╔══

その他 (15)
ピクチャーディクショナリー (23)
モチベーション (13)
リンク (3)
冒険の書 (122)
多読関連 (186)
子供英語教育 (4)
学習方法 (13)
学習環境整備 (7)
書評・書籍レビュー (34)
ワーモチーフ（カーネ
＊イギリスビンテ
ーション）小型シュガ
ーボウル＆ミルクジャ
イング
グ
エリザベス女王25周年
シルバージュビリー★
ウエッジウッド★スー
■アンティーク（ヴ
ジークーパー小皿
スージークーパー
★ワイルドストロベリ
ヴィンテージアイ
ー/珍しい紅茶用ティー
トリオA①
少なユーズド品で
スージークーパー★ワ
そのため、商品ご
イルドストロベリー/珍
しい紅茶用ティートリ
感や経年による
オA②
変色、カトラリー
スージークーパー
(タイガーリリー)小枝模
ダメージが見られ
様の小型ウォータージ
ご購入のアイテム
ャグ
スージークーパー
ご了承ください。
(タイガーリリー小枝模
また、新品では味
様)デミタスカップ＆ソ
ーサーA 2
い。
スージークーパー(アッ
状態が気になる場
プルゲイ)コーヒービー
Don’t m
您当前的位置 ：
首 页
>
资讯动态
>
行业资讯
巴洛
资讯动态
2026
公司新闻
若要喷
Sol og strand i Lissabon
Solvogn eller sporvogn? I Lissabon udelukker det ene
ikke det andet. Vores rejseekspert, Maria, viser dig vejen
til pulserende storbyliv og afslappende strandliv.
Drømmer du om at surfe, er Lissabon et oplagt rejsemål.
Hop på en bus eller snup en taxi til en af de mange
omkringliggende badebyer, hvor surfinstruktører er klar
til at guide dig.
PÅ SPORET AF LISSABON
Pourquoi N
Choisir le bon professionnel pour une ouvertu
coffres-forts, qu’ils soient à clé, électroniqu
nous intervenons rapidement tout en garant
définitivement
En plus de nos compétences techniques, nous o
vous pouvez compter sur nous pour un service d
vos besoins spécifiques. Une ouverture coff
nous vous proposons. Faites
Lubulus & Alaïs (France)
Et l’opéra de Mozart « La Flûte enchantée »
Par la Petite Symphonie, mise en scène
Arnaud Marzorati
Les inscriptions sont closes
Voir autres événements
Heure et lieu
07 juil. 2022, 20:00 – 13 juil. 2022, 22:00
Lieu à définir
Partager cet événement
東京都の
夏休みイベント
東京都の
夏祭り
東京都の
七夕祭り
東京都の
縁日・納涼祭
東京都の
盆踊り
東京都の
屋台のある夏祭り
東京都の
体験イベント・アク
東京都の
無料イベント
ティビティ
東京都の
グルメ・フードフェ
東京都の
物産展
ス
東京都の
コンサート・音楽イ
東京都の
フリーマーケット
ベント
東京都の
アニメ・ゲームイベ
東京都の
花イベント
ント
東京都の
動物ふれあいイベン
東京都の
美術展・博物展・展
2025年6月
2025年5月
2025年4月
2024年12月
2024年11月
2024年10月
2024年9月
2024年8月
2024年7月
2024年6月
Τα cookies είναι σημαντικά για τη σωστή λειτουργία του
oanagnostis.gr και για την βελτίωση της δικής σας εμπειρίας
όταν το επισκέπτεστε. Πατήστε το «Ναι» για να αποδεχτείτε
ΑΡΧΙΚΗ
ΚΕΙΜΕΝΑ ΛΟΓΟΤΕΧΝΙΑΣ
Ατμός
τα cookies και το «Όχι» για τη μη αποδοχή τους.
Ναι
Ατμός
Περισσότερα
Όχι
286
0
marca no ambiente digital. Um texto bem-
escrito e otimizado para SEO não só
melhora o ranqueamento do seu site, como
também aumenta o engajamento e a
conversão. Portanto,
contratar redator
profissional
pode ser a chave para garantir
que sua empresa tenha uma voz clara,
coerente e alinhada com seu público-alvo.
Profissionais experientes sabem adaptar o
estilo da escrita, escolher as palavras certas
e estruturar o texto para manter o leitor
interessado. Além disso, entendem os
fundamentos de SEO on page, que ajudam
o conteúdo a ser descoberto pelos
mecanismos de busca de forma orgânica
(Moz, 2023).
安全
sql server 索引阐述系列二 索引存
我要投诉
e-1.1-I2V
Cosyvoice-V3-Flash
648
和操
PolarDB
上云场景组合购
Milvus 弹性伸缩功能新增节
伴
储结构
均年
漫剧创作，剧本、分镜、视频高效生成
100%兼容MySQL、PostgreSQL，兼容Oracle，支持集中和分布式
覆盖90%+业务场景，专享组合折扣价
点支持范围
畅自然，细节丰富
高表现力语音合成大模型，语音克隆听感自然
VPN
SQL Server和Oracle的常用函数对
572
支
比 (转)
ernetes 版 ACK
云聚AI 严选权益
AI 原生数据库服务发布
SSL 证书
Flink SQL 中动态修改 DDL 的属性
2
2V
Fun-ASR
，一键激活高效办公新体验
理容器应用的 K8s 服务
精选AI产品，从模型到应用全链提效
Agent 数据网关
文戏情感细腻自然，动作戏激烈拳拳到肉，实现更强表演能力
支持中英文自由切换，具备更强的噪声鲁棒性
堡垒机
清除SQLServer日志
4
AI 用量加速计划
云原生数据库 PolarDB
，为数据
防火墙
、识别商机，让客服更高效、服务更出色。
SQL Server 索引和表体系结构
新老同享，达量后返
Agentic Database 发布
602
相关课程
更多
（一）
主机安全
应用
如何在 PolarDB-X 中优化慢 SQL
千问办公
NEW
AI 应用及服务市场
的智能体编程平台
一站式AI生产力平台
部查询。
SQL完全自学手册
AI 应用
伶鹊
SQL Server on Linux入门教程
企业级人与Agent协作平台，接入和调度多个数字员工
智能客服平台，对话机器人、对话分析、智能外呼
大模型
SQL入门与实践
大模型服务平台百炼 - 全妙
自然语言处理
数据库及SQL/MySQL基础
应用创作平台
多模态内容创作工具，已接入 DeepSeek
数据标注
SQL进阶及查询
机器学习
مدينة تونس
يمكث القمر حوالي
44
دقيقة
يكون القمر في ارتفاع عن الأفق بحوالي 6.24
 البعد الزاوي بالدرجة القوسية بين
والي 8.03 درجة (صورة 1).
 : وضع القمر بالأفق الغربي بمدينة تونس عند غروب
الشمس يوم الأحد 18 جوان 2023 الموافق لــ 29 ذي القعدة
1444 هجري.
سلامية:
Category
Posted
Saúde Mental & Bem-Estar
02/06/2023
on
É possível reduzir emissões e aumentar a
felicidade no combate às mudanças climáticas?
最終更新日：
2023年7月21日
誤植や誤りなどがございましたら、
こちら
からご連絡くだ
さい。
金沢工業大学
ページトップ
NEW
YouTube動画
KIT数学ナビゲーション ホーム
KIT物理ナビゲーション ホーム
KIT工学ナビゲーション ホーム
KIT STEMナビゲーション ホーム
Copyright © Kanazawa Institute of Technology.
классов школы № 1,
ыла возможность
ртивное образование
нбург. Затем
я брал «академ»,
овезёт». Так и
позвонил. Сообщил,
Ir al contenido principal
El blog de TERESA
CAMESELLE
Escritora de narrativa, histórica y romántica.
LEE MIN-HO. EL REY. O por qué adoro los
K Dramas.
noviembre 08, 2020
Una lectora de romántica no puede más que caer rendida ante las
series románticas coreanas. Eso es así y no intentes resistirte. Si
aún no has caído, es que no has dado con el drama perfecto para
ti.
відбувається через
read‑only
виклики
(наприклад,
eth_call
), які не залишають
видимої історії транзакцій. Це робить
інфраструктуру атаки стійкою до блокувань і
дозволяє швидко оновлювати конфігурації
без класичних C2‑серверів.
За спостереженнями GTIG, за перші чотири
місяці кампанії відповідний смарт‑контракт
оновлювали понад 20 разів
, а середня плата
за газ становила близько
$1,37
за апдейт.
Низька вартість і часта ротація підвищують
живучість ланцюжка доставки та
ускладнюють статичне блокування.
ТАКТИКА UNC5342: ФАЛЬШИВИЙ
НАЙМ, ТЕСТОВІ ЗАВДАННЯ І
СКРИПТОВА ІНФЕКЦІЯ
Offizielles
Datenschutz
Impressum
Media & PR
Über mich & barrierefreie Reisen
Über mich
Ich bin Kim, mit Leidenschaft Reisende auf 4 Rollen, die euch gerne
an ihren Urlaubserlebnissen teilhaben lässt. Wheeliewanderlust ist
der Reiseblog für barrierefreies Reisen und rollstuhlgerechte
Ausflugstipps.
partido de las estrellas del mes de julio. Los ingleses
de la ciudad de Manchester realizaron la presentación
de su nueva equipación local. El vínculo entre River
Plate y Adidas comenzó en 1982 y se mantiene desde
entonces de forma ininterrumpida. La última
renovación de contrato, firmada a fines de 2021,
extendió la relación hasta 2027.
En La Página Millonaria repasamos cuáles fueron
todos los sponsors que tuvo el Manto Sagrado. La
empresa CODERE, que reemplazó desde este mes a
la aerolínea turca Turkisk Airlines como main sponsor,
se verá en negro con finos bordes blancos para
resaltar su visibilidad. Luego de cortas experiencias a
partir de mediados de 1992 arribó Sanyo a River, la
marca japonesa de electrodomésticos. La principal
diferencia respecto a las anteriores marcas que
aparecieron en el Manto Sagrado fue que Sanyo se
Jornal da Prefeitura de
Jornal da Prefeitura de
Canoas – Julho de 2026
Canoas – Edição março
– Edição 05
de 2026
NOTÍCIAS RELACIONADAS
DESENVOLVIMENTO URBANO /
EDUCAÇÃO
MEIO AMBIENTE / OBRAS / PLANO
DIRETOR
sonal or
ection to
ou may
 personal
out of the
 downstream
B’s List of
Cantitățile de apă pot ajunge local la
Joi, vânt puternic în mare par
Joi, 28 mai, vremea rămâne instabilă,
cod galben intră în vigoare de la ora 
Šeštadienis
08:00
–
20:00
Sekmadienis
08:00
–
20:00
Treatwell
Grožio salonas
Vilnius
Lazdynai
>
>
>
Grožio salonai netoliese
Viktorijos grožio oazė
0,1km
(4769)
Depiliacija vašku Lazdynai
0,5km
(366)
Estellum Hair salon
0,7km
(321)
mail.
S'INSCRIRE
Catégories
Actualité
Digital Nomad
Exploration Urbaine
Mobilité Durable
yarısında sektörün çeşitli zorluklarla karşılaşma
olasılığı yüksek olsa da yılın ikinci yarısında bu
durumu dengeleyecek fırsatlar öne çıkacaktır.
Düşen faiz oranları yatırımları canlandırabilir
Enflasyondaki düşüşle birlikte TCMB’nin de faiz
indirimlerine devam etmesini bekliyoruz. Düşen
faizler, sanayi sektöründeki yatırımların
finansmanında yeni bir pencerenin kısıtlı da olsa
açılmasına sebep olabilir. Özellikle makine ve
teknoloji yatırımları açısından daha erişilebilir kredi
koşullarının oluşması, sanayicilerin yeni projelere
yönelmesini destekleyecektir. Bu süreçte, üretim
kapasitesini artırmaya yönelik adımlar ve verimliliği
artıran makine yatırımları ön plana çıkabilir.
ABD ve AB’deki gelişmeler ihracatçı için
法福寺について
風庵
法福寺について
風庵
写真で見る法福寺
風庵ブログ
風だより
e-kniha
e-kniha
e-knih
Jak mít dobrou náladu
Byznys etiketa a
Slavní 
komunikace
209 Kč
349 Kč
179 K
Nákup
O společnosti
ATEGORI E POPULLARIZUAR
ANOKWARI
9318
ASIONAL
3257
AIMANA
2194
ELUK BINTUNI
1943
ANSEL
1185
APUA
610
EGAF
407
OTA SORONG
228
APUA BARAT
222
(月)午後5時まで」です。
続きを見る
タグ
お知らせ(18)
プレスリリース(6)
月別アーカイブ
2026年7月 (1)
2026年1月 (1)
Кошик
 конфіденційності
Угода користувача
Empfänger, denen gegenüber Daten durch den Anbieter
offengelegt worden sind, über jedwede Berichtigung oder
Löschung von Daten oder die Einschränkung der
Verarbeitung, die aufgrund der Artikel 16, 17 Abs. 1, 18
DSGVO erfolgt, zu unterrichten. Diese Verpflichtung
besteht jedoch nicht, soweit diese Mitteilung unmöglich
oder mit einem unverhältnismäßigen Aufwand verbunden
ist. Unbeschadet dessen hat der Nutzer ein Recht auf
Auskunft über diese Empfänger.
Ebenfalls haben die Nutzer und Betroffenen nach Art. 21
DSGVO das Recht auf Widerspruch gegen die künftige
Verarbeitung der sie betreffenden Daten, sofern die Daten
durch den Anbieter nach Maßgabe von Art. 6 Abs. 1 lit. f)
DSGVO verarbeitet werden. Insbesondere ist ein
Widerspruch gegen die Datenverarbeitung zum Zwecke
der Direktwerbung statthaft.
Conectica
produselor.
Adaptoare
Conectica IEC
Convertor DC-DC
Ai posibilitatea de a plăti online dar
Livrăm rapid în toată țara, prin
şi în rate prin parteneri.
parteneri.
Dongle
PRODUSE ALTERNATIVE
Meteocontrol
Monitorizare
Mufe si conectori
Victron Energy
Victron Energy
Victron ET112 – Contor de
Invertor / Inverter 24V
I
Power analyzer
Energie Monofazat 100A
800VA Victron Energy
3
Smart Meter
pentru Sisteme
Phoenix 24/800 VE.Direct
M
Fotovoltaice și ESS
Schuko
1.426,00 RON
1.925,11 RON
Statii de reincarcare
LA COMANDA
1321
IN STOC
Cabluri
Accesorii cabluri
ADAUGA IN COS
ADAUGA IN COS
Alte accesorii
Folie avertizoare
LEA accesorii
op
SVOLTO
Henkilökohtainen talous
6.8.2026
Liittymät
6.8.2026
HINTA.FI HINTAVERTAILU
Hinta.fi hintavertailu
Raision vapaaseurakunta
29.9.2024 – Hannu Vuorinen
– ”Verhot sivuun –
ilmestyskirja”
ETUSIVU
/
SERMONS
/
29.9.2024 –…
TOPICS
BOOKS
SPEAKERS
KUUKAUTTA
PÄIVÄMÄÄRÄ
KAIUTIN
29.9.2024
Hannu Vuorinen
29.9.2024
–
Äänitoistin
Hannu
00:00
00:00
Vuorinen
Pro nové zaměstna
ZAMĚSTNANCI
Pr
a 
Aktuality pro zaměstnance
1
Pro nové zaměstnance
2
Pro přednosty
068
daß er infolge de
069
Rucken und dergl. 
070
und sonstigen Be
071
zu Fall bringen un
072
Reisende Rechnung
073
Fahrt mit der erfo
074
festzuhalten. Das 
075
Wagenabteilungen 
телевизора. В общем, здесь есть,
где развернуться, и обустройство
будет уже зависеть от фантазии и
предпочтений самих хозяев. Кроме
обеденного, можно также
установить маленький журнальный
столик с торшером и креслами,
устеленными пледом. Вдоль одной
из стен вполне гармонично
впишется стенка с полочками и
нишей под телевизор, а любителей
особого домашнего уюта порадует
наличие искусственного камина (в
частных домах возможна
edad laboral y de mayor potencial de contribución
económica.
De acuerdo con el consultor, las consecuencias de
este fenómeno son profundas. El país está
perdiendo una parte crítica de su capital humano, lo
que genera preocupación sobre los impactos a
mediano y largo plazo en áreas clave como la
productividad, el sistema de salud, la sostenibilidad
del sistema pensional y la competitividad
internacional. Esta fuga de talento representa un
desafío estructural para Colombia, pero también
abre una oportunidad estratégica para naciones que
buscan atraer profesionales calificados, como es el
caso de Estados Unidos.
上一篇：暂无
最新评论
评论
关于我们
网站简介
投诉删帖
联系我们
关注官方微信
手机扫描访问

╚══

▶ _The problem_
Report each line above containing the string "Empfänger".

▶ _Response to the exercise_
Empfänger, denen gegenüber Daten durch den Anbieter
Auskunft über diese Empfänger.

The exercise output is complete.